◆ Work order
Copy nothing before the line containing "Föhrenstr. 15, 78532 Deutschland". Reproduce that line and all that follow, exactly, through the end of the records.

Extracted page text data
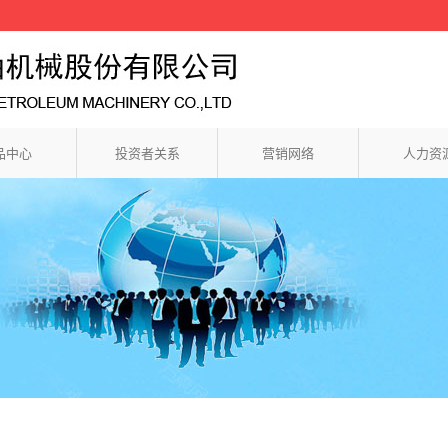
品中心
投资者关系
营销网络
人力资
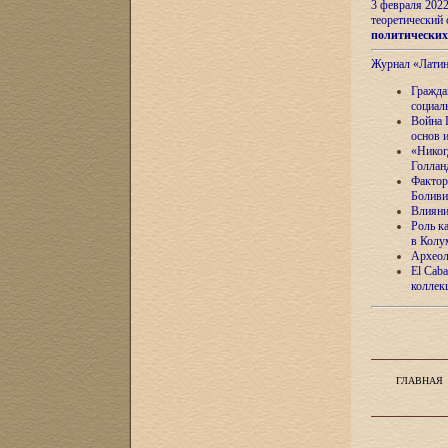
3 февраля 202
теоретический 
политически
Журнал «Лати
Гражда
социал
Война 
основ 
«Никог
Голлан
Фактор
Боливи
Влияни
Роль к
в Колу
Археол
El Caba
коллек
ГЛАВНАЯ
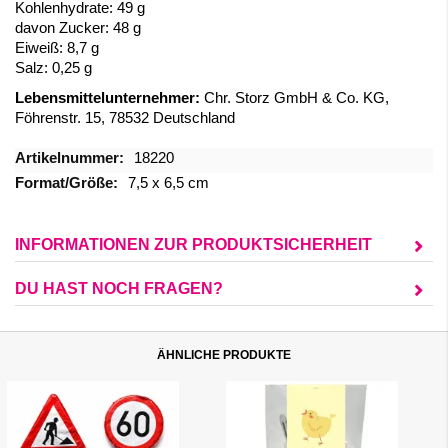
Kohlenhydrate: 49 g
davon Zucker: 48 g
Eiweiß: 8,7 g
Salz: 0,25 g
Lebensmittelunternehmer:
Chr. Storz GmbH & Co. KG,
Föhrenstr. 15, 78532 Deutschland
Mehr
18220
Informationen
7,5 x 6,5 cm
INFORMATIONEN ZUR PRODUKTSICHERHEIT
DU HAST NOCH FRAGEN?
ÄHNLICHE PRODUKTE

◆ Your solution
Föhrenstr. 15, 78532 Deutschland
Mehr
18220
Informationen
7,5 x 6,5 cm
INFORMATIONEN ZUR PRODUKTSICHERHEIT
DU HAST NOCH FRAGEN?
ÄHNLICHE PRODUKTE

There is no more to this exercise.